Segment Start: Data extract

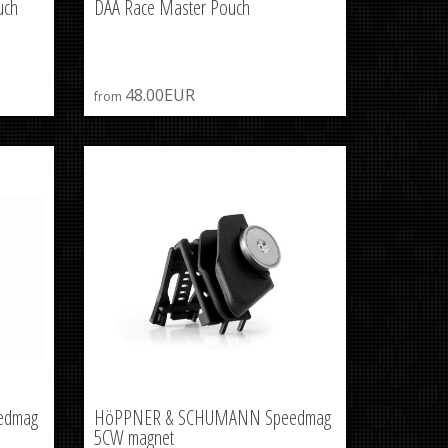
uch
DAA Race Master Pouch
48.00EUR
from
edmag
HöPPNER & SCHUMANN Speedmag
5CW magnet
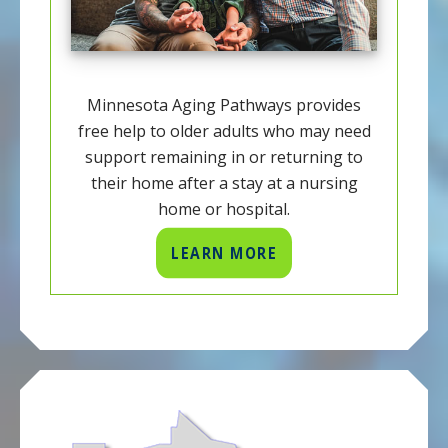
Minnesota Aging Pathways provides
free help to older adults who may need
support remaining in or returning to
their home after a stay at a nursing
home or hospital.
LEARN MORE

Segment End: Data extract

### Task to complete
Among the records above, find each line containing the string "home" and copy it.

### Answer for this exercise
their home after a stay at a nursing
home or hospital.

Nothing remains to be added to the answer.